The Byzantine history after Basileios II is primarily a rapid succession of coups and counter-coups. Two (partly) external factors would first seriously weaken the Middle Byzantine period and then end it: the arrival of the Turks and the fourth crusade.
The arrival of the Turks
The flourishing of the mid-Byzantine period was shattered when Turkish tribes led by Alp Arslan planned to move from the Russian steppes to Arabia via Armenia. Emperor Romanos Digenis encountered them in 1071 with a large but poorly organized army. They met at the town of Mantsikert, near Lake Van in Armenia. The Byzantine troops were devastatingly defeated and Emperor Romanos himself taken prisoner. Romanos managed to obtain very favorable conditions for his release with Alp Arslan, in fact nothing more than a tribute in gold. On his return to the capital, however, Romanos was captured and blinded by burning his eyes with a red-hot piece of iron. Subsequently, the new emperor refused to honor the agreements with Alp Arslan, even though they no longer had the troops to face Alp Arslan. The Turks responded by abandoning their march towards Syria and instead marching into Asia Minor. In a few years, almost the entire Asia Minor area of Byzantium was overrun. And although especially the dynasty of the Komnenes, from Alexios I Komnenos to Andronikos I Komnenos (1081-1180) managed to achieve a certain restoration, the Turks would never leave the area.
The Fourth Crusade (1202-1205)
The famous call of Pope Urban II of Clermont at the Council of Clermont on November 27, 1095 to start the holy war against the infidels and to free Jerusalem and the holy places from the hands of the Arabs, has led to a long series of conflicts between the Arabs and knights, monks, but also ordinary citizens from the Catholic, “Latin” West.
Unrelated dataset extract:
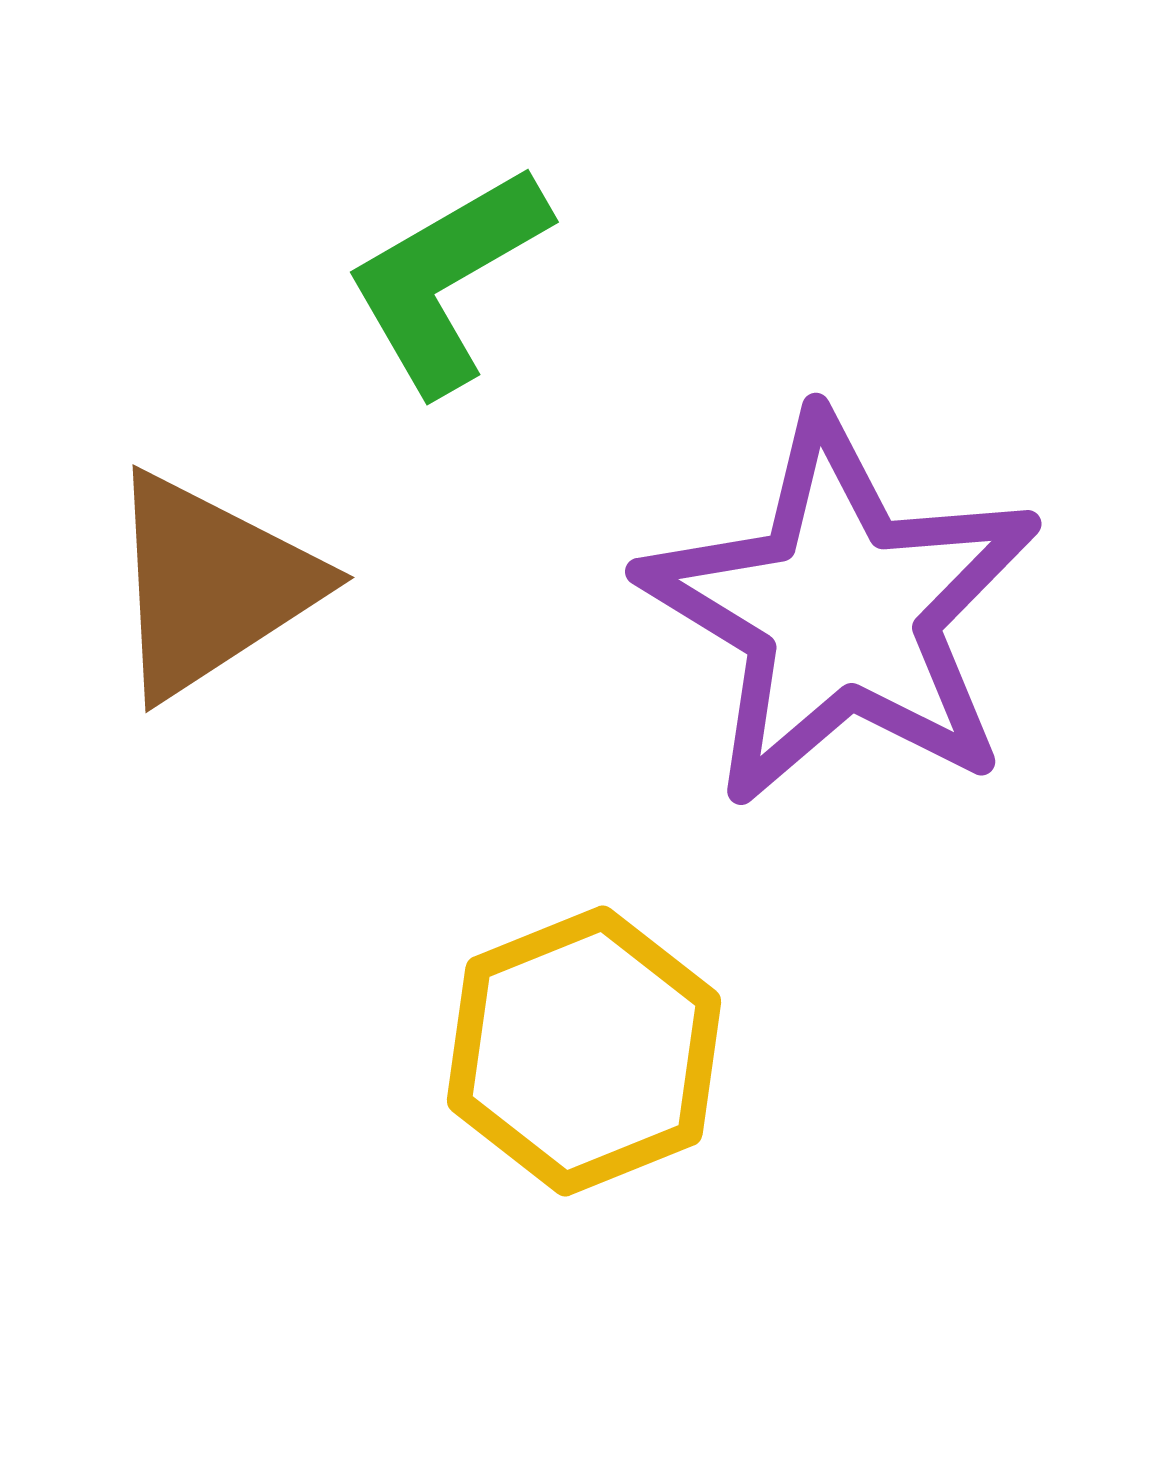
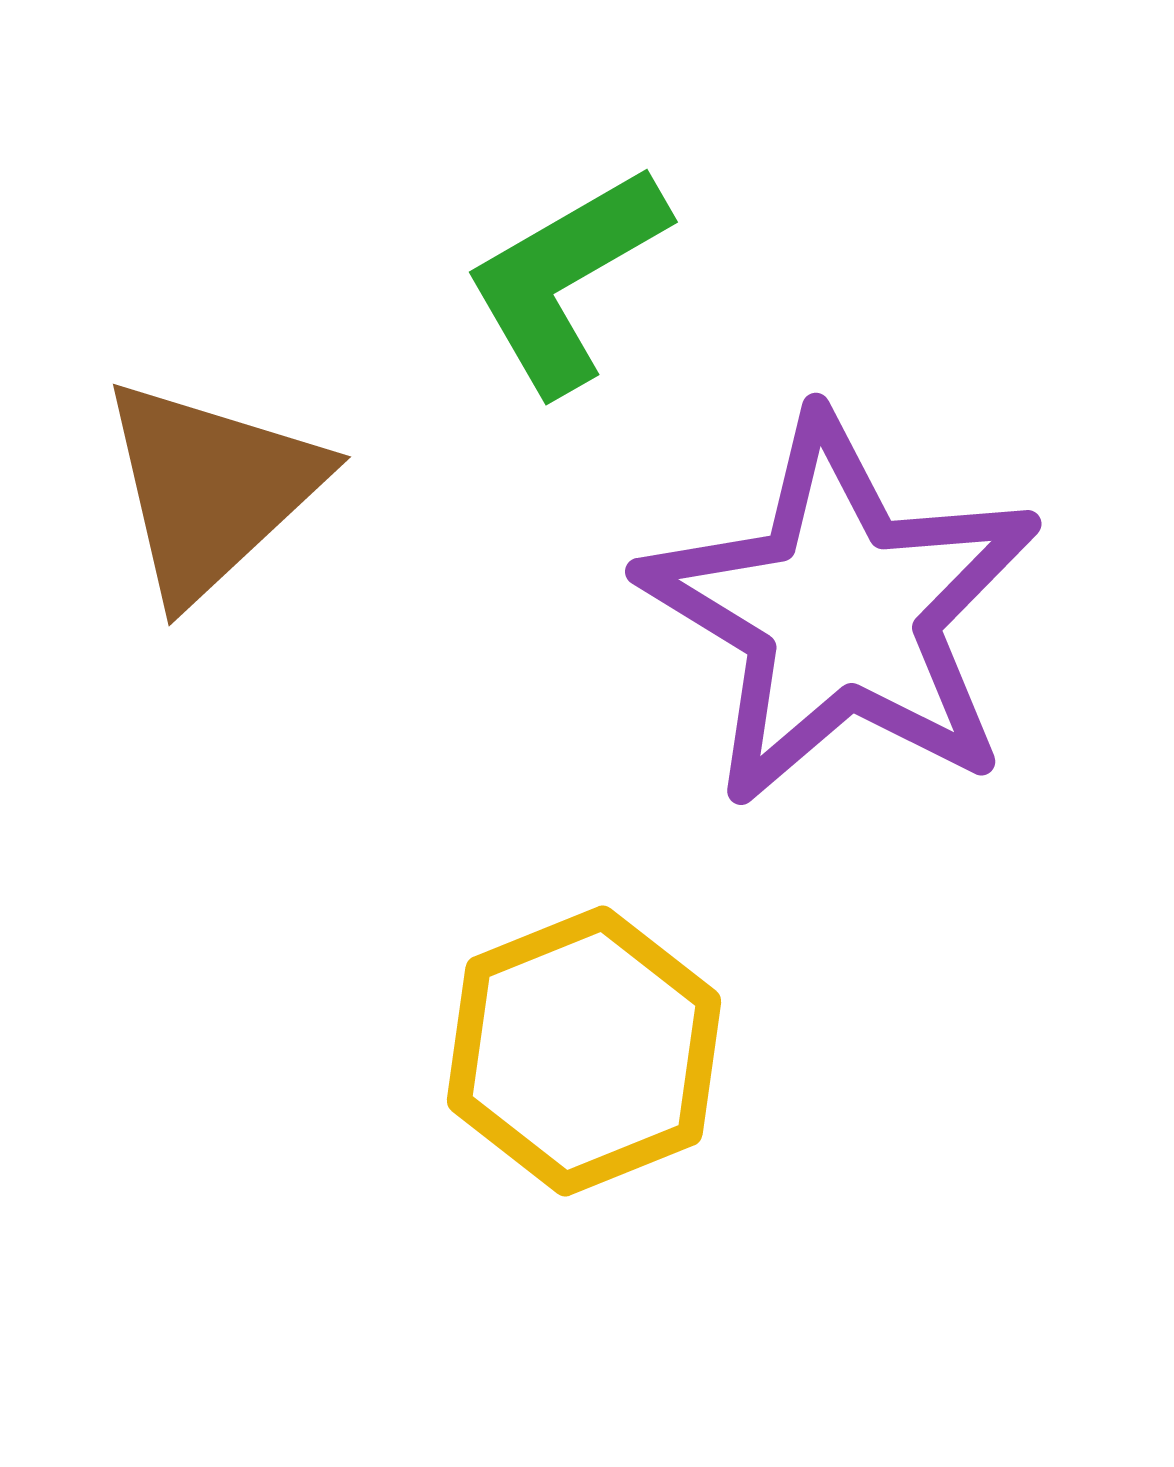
green L-shape: moved 119 px right
brown triangle: moved 96 px up; rotated 10 degrees counterclockwise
The Fourth Crusade made an effort to avoid the difficult overland road. Proclaimed by Pope Innocent III, the crusaders, led by Boniface of Montserrat, gathered in Venice and, from there, sailed to Egypt. Not having the necessary money to pay the Venetian fleet for the crossing, the Crusaders concluded an agreement with Venice to sail first to the Dalmatian coast, to visit the city of Zara, which had rebelled against Venetian rule and defected to the Hungarians, to be conquered for the Venetians. Thus, although the inhabitants of Zara hung crosses on the wall to underline their Christian identity, the city was captured in 1202 and handed over to Venice.
Meanwhile, Alexios Angelos, the son of a deposed emperor of Byzantium, had enlisted the help of Pope Innocent III and some European princes to be installed as emperor of Byzantium. He promised the Crusaders enormous sums of gold, and submission to the Pope in Rome if they helped him to the throne, after which the Crusaders accepted and Alexios joined the Crusaders in 1203. Alexios’ plan worked, in a moment! When the crusaders appeared before the walls of Byzantium, the reigning emperor fled and Alexios was installed as Alexios IV along with his father Isaac II as emperor. However, there turned out not to be enough money to pay the Crusaders, while the proposal to submit to the Pope sparked riots, in which Alexios IV was killed and his father imprisoned. A raid by the new emperor Alexios V on the crusaders turned out to be disastrous: after several days of fighting, the crusaders managed to invade Constantinople, followed by days of looting of the city, in which numerous coastal works were destroyed or transported to Venice. After this sack, Boudewijn of Flanders was inaugurated in 1204 as emperor of the now “Latin” empire. In the wake of the Fourth Crusade, countless knights from Flanders, France and Italy would now migrate to Greece to claim territories for themselves.